Show each line of the data below that has the string "point" in it.

[Page segmentation data]
=-=-=-=-=
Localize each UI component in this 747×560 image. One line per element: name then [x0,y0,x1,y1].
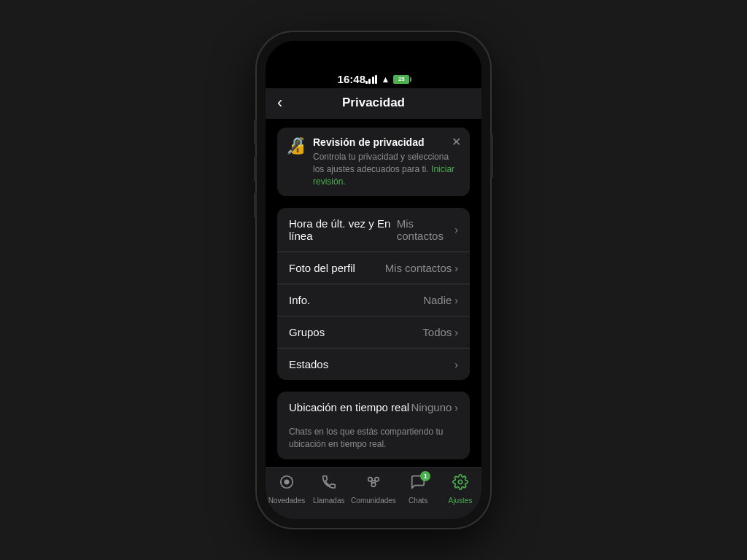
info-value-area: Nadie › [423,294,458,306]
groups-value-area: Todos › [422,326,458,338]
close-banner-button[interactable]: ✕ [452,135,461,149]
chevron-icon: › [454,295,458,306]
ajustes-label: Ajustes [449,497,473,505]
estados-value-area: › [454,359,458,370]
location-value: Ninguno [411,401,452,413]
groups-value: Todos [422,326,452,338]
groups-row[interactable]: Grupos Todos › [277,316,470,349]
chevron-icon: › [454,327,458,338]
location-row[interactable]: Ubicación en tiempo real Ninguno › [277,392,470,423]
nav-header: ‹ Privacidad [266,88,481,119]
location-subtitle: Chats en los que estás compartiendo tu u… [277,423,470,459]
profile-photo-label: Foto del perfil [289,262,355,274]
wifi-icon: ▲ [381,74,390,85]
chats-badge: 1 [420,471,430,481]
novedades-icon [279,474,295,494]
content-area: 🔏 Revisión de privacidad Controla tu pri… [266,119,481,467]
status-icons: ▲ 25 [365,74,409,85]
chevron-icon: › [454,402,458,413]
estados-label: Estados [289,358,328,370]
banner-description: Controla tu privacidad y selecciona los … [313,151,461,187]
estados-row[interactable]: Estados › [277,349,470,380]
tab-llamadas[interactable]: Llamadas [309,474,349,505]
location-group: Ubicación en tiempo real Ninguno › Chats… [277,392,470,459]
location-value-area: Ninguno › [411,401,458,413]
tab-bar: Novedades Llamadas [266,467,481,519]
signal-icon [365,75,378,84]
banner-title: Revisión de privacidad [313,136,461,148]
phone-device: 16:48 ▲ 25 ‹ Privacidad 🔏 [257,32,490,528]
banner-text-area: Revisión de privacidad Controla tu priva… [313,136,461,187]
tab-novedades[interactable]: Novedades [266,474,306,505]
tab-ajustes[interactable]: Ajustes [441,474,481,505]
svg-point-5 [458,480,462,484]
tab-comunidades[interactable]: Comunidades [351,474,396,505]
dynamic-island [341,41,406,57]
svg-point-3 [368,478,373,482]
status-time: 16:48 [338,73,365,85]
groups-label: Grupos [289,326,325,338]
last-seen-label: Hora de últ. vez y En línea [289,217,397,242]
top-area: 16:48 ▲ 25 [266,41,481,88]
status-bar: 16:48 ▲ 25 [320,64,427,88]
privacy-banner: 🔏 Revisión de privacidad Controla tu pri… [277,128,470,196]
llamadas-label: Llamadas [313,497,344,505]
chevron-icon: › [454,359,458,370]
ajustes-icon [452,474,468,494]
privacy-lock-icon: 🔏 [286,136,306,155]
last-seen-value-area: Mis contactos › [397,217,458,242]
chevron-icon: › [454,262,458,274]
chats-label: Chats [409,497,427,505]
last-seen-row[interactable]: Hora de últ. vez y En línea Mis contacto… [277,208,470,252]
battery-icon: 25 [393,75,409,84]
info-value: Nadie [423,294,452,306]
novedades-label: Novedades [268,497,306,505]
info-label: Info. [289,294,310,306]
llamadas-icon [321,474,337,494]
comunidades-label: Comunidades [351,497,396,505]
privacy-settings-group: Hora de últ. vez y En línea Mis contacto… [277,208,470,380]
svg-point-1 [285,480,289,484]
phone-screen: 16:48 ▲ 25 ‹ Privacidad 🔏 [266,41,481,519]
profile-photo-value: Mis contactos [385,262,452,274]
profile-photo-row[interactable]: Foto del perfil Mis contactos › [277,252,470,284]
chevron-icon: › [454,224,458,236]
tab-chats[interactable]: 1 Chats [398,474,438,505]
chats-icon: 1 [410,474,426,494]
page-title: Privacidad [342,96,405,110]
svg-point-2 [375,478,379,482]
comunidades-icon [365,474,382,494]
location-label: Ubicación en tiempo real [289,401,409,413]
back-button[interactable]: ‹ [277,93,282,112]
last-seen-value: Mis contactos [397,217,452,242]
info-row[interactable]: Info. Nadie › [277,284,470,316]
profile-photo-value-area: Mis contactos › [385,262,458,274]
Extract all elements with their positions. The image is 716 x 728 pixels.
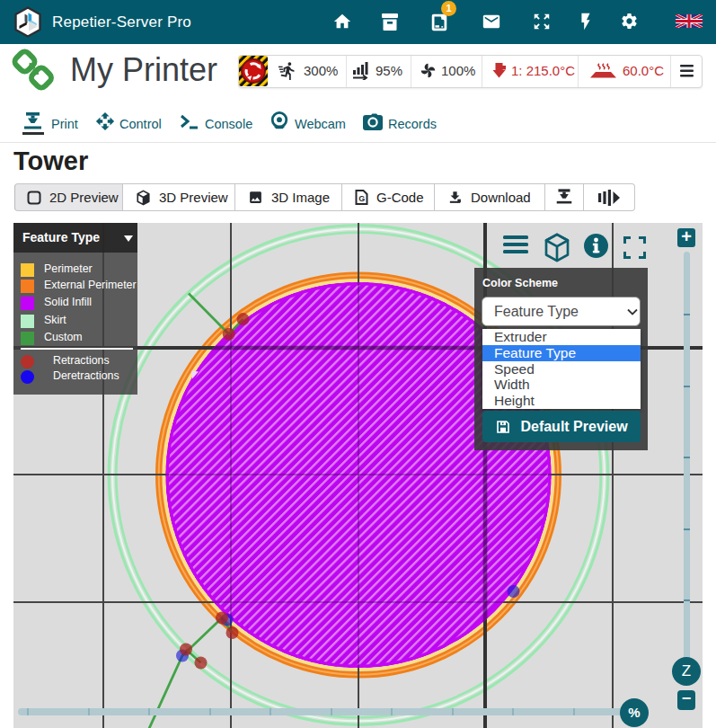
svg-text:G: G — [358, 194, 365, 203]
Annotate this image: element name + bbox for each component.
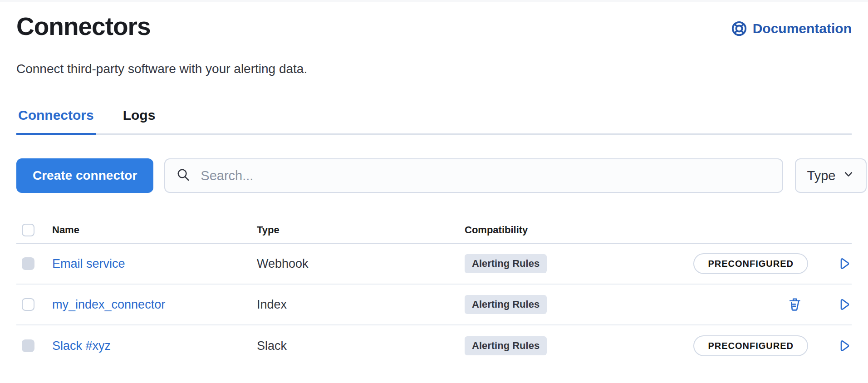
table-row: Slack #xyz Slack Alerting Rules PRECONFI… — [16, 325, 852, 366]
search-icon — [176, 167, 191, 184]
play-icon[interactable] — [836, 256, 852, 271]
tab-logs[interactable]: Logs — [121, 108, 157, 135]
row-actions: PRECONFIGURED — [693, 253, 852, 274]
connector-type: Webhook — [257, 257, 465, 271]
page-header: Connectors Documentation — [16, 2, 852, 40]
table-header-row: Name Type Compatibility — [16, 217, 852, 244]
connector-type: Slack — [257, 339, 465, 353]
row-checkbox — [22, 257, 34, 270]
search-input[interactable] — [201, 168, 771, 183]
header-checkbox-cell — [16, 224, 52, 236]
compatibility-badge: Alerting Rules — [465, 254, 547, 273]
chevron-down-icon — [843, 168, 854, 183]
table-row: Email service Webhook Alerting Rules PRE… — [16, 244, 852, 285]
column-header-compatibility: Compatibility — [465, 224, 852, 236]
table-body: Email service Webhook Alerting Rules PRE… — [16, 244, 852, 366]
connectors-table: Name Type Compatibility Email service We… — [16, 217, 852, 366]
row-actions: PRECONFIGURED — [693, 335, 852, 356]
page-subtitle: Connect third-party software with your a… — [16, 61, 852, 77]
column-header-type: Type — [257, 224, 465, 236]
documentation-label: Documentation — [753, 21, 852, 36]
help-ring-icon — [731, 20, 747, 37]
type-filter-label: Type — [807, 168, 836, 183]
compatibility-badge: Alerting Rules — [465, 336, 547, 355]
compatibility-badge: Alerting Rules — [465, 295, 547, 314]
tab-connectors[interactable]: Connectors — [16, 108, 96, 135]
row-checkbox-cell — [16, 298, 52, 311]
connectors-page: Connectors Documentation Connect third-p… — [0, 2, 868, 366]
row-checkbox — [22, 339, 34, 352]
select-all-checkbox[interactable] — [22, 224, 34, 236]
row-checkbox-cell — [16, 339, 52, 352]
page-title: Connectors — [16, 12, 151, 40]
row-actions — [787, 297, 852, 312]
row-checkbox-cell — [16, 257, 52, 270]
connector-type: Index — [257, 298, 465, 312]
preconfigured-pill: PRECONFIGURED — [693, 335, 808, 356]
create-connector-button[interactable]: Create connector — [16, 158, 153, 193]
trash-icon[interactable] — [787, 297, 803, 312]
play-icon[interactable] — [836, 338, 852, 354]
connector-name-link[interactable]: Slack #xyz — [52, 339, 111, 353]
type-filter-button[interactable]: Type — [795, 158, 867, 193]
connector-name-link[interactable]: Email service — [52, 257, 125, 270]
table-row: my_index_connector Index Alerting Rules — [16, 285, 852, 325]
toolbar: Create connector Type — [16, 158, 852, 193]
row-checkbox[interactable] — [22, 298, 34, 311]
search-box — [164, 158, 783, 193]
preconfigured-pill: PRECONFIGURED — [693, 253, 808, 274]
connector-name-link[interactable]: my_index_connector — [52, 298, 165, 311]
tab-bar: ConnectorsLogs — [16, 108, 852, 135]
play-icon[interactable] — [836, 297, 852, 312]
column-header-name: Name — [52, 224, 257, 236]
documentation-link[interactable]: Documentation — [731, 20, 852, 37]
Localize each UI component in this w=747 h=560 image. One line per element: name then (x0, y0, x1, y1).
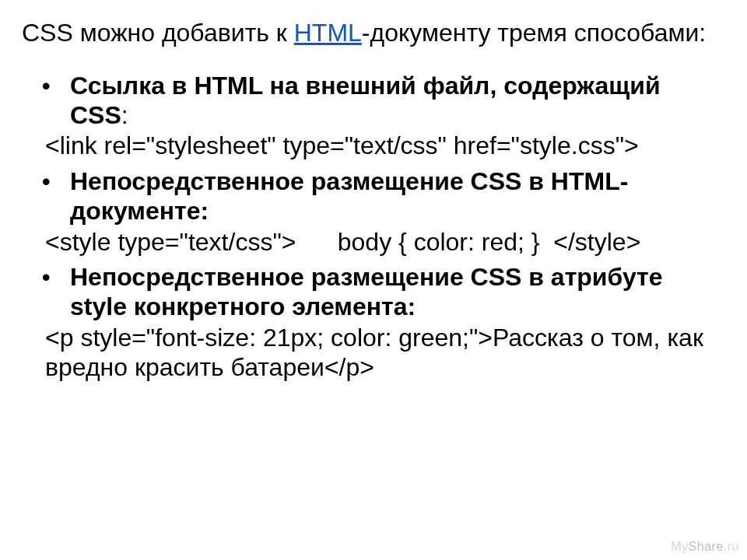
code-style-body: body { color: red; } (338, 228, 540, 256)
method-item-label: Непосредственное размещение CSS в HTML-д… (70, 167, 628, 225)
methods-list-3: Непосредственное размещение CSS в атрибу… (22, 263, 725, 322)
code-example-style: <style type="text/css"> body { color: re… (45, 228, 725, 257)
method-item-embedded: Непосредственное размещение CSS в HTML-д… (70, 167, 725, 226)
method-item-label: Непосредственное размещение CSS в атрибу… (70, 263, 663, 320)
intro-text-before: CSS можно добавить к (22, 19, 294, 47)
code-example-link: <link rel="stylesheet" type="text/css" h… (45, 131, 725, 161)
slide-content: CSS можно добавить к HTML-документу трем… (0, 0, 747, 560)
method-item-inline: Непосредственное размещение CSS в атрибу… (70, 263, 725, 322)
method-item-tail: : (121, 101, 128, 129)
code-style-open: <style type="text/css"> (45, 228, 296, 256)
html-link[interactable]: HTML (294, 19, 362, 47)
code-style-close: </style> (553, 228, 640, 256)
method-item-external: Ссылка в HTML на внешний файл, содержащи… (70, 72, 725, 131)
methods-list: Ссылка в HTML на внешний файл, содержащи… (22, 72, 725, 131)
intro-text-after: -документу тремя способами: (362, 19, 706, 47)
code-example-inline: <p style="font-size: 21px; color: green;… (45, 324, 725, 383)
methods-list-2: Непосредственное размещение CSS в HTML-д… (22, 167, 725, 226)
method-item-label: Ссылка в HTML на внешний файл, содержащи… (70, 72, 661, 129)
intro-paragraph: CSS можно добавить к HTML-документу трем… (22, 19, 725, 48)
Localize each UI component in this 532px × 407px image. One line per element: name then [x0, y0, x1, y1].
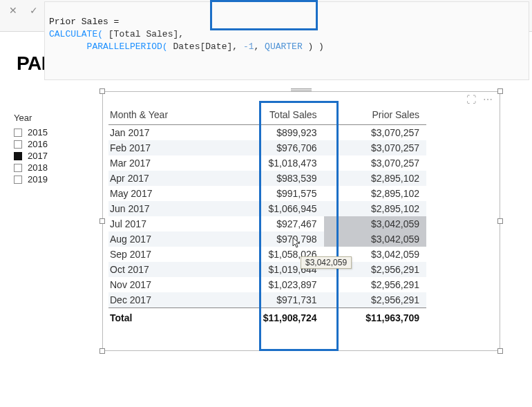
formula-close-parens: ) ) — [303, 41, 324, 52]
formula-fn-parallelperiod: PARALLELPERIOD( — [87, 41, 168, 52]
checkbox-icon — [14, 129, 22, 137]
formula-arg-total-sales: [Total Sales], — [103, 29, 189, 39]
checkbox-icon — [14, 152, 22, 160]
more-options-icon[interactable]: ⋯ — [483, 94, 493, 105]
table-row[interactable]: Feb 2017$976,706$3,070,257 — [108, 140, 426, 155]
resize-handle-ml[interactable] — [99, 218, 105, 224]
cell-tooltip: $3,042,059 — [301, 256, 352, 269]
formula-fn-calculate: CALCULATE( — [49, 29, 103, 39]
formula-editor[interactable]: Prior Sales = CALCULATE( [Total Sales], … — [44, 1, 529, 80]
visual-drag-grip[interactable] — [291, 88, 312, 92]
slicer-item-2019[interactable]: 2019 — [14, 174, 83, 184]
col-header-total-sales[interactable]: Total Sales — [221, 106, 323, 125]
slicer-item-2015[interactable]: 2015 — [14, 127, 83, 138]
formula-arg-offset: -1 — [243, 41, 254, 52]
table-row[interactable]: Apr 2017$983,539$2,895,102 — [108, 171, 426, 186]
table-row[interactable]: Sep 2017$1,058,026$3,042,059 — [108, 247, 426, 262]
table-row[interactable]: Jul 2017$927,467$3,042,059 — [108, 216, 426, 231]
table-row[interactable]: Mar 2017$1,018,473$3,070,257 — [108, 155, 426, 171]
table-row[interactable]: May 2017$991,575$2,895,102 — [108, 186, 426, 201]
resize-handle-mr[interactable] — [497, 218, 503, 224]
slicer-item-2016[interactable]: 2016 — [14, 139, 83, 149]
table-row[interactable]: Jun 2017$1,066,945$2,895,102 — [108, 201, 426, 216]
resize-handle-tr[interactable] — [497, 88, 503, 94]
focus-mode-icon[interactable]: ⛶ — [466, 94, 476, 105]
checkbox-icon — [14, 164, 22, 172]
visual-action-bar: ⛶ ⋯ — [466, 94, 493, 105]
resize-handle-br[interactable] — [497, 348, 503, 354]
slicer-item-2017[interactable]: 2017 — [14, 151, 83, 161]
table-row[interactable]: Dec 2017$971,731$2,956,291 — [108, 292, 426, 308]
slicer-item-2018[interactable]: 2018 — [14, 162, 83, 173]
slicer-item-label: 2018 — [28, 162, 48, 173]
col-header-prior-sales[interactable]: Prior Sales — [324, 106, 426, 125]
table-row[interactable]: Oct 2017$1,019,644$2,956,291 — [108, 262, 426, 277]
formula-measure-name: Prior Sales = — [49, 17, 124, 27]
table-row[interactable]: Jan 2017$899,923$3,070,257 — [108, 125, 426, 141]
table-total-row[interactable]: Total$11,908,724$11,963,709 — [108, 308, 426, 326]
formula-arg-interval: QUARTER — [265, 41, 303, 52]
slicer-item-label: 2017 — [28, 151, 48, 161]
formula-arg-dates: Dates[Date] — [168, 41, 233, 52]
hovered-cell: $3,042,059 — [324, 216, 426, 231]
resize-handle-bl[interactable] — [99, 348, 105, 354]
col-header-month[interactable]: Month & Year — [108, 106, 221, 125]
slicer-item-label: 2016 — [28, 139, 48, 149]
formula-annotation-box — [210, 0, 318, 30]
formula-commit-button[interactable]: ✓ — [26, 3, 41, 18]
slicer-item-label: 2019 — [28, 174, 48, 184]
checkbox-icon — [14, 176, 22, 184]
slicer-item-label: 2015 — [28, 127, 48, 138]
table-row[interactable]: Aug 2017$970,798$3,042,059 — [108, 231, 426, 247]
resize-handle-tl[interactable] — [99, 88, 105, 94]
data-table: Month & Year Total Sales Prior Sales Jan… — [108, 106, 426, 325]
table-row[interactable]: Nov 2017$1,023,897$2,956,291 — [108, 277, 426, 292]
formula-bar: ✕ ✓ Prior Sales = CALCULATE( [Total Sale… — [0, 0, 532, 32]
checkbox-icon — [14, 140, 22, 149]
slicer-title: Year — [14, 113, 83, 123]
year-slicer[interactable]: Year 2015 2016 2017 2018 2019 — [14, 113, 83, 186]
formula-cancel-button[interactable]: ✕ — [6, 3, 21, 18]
=-=-=-=-=
• RESPONSE BELOW:
svg-point-5 [458,480,462,484]
svg-point-3 [368,478,373,482]
svg-point-1 [285,480,289,484]
svg-point-2 [375,478,379,482]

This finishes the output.